Dreams reputed to have been sent by God fall into two categories: those seen (visual) and those heard (auditory). The former are symbolic and need an interpretation; they are found mainly in the story of Joseph (Gen 37:5-11, Gen 40-41) and in the narratives of the book of Daniel (Dan 2, Dan 4, Dan 7). These dream narratives are literary fictions intended to highlight the ability and the wisdom of the interpreter (Joseph or Daniel). Auditory dreams, in contrast, convey a clear message from God; they are addressed to kings, such as Solomon (1Kgs 3) or Abimelech (Gen 20:3-7); or to patriarchs, such as Jacob (Gen 28); or to other important figures, such as Laban (Gen 31:24). This kind of dream usually had the function of legitimizing the authority of the dreamer by showing his close connection with God.

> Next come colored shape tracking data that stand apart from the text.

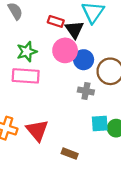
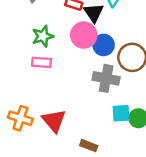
pink rectangle: (26, 76) -> (42, 62), size x0.7
gray cross: (86, 91) -> (106, 78), size x1.5

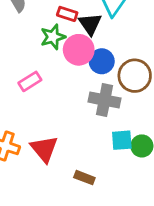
green star: (43, 36) -> (53, 37), moved
pink rectangle: (42, 62) -> (30, 81), turned -36

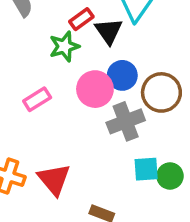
red rectangle: (67, 14) -> (81, 19), turned -54
pink circle: (79, 50) -> (95, 89), moved
gray cross: (105, 100) -> (126, 121), turned -32

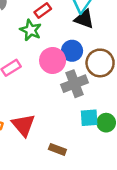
black triangle: (109, 31) -> (84, 19), moved, turned -35
green star: (64, 46) -> (31, 30), turned -30

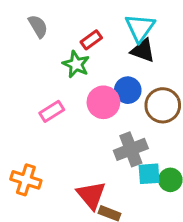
gray cross: (74, 84) -> (131, 149), moved
red triangle: (23, 125) -> (91, 195), moved

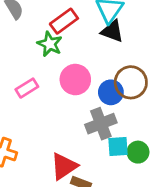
red rectangle: (91, 40) -> (64, 21), size x1.4
blue circle: (128, 90) -> (111, 92), moved
red triangle: (91, 195) -> (64, 166), turned 36

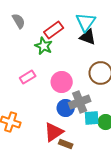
pink circle: (75, 80) -> (62, 82), moved
blue circle: (111, 92) -> (66, 108), moved

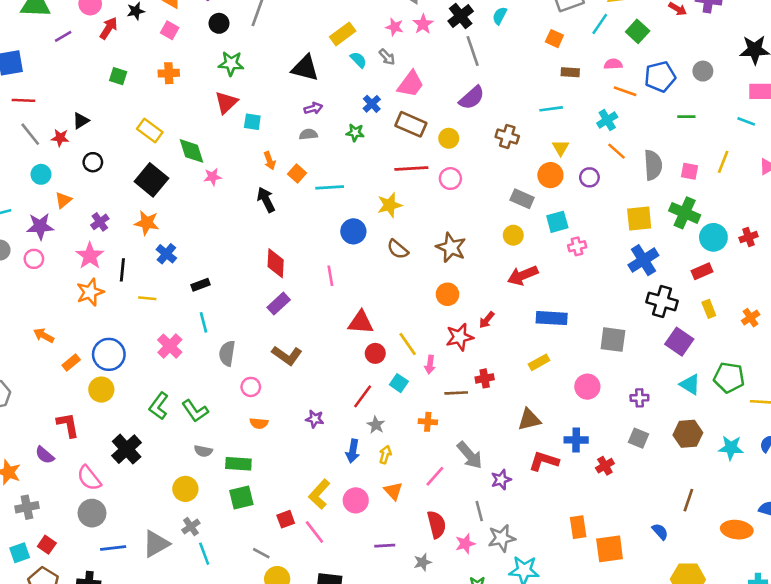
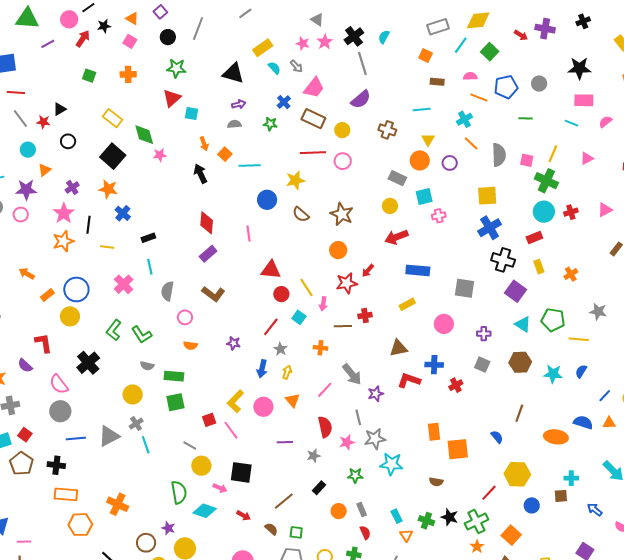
green cross: (685, 213) -> (546, 181), moved

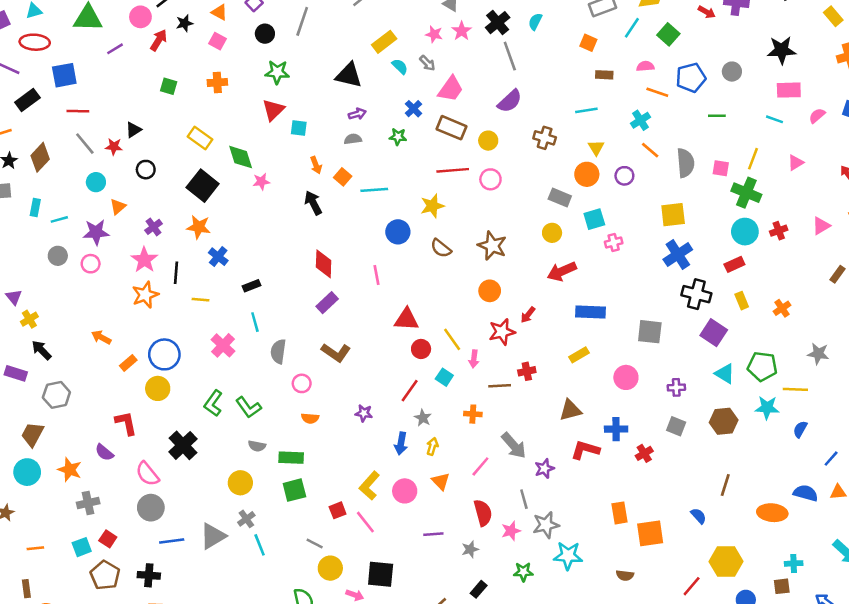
cyan star: (553, 374) -> (767, 408), moved

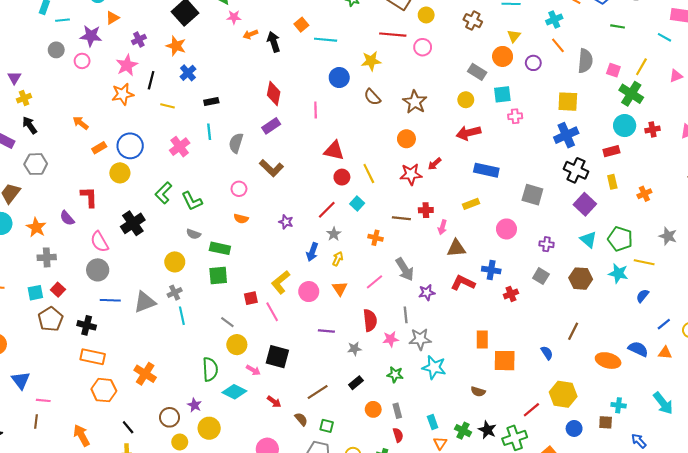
orange arrow: (316, 165) -> (250, 34), moved, turned 80
gray semicircle: (278, 351) -> (236, 143), moved
pink arrow: (474, 359) -> (442, 227), moved

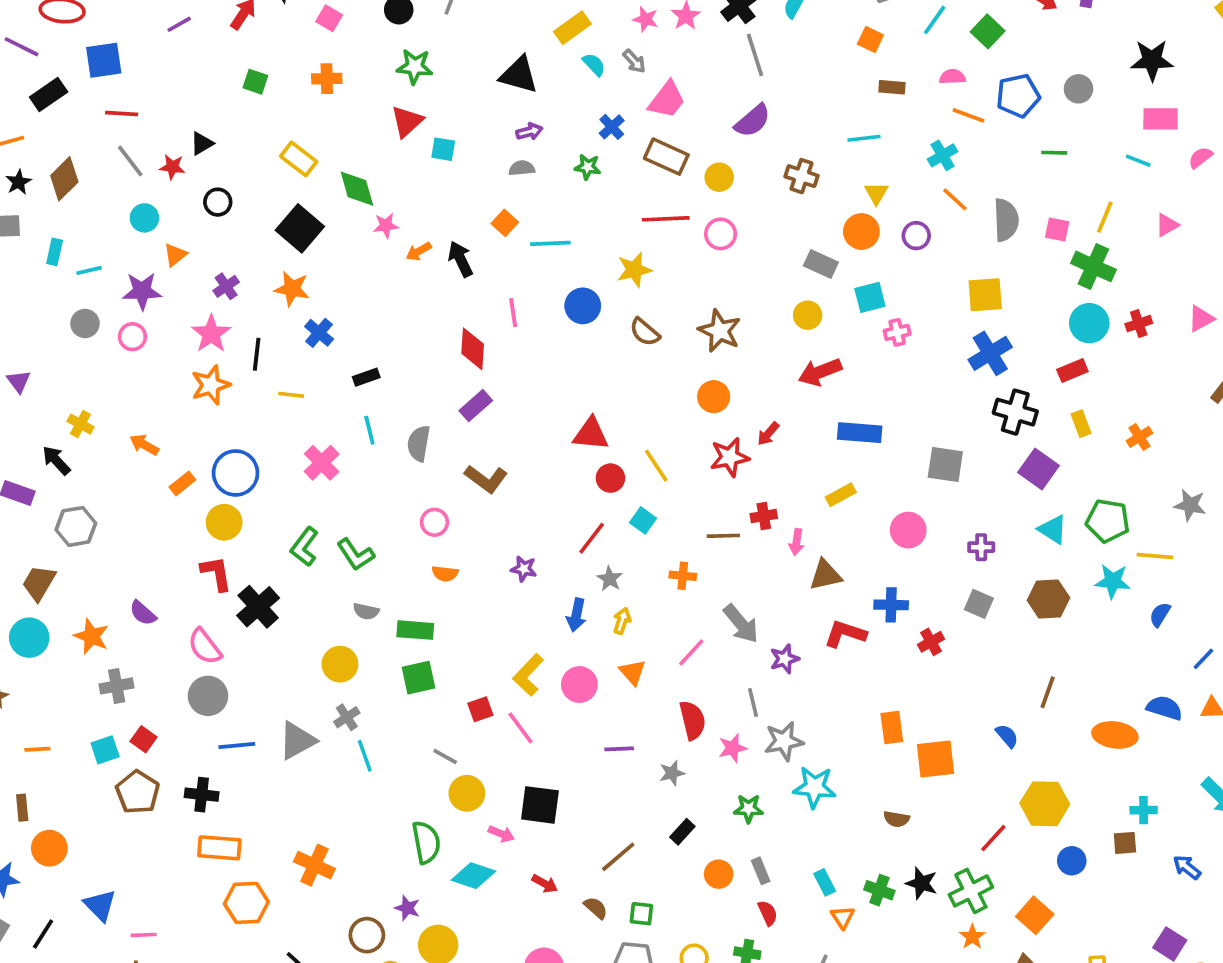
yellow cross: (24, 98) -> (80, 424), moved, turned -32
pink line: (316, 110) -> (513, 313), moved
red L-shape: (89, 197) -> (216, 573), moved

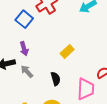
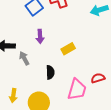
purple arrow: (24, 49) -> (40, 36), moved

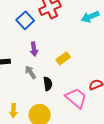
gray arrow: (24, 58) -> (30, 72), moved
pink trapezoid: (77, 90) -> (76, 98), turned -60

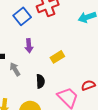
gray arrow: (30, 72) -> (15, 69), moved

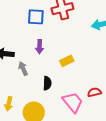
blue square: (22, 16) -> (36, 17), turned 36

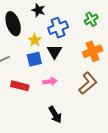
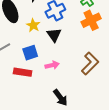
orange cross: (93, 51) -> (91, 20), moved
blue square: (34, 59) -> (30, 53), moved

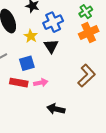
pink arrow: (52, 65) -> (41, 83), moved
black arrow: (60, 98) -> (56, 109), turned 138

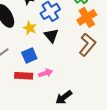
brown L-shape: (87, 76) -> (87, 45), moved
black arrow: (56, 109) -> (64, 97), turned -42

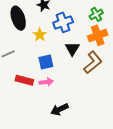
black triangle: (51, 36) -> (72, 49), moved
blue square: (29, 56) -> (46, 62), moved

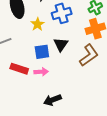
black triangle: (72, 49) -> (61, 45), moved

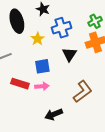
black triangle: (61, 45) -> (69, 54), moved
brown L-shape: (89, 55) -> (83, 92), moved

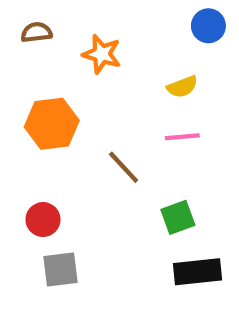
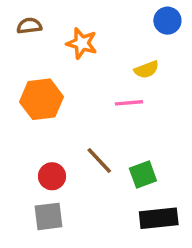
pink line: (182, 137) -> (129, 103), moved
brown line: (124, 167) -> (99, 161), moved
red circle: (43, 220) -> (52, 176), moved

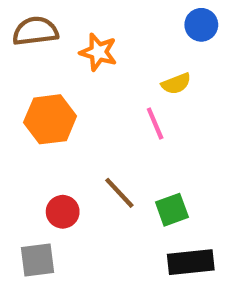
brown semicircle: (29, 26) -> (35, 31), size x1.5
pink line: (129, 103) -> (155, 124), turned 72
gray square: (49, 216) -> (37, 260), moved

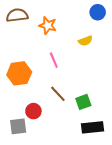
orange hexagon: (50, 119) -> (19, 73), moved
pink line: (155, 124) -> (54, 60), moved
red circle: (63, 212) -> (33, 111), moved

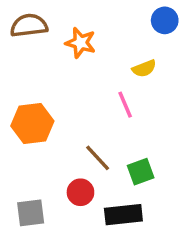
pink line: (54, 60) -> (125, 105), moved
red circle: (33, 111) -> (80, 192), moved
black rectangle: (93, 127) -> (123, 215), moved

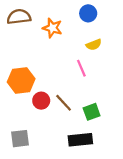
blue circle: (165, 20) -> (88, 13), moved
red circle: (80, 192) -> (41, 101), moved

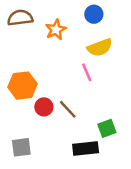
orange star: (52, 28) -> (56, 30), turned 30
yellow semicircle: (94, 45) -> (100, 47), size x1.5
green square: (92, 112) -> (107, 128), moved

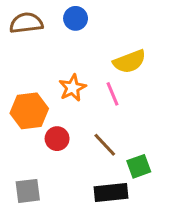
blue circle: (94, 14) -> (76, 18), moved
orange star: (56, 30) -> (72, 88), moved
brown line: (68, 109) -> (105, 145), moved

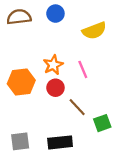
yellow semicircle: (129, 62) -> (94, 31), moved
red circle: (57, 139) -> (55, 88), moved
black rectangle: (111, 193) -> (60, 142), moved

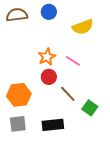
pink line: (83, 69) -> (73, 61), turned -35
orange hexagon: (21, 82) -> (19, 95), moved
green square: (102, 123) -> (90, 108), turned -35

Although the prophetic books speak of dreams very rarely and are sometimes contradictory on the subject, it is certain that some form of dream, which is never precisely described, did sometimes influence prophetic inspiration (Num 12:6-8). Some prophets received oracles by night and then uttered them by day (1Sam 15:16, 2Sam 7:4-5, Jer 31:26). Balaam even converses with God by night (Num 22) before pronouncing his oracles. The story of Samuel’s calling (1Sam 3) illustrates perfectly how the divine word addresses a particular state of consciousness by night; there is no vision but rather a word heard during the sleep which awakens the prophet’s consciousness, in his sleep, to the fact that he is listening to a divine message. When Jeremiah condemns “false prophets” who present their dreams as divine oracles (Jer 23:25-32), he criticizes the fact that their dreams or visions come from their imagination and not from God (see also Jer 14:14, Zech 10:2). Nevertheless, Jer 29:8 and Deut 13:2-6 also express some distrust of dreams, possibly in reaction to the influence exerted on exiled Jews by Babylonian oneiromancy.
In the Judaism of the Second Temple period, dreams constituted a recognized means of access to divine wisdom, even if it was strictly controlled (Sir 34:1-8), and an oracle in the book of Joel considers dreams to be one of the eschatological manifestations of the outpouring of the Spirit (Joel 2:28). The ability of certain wise men to interpret dreams and prophecies was considered a gift from God, as is illustrated by figures such as Joseph (Gen 40-41), whose story was written in the Jewish diaspora during the Persian period, or Daniel (Dan 1-6). From the second century B.C.E., when prophecy was thought to have ended, this form of inspiration took over and was expressed in the visionary style of apocalyptic writings. In these writings, the difference between dreams and visions to all intents and purposes disappears, as in Dan 7-12 or in 1 Enoch.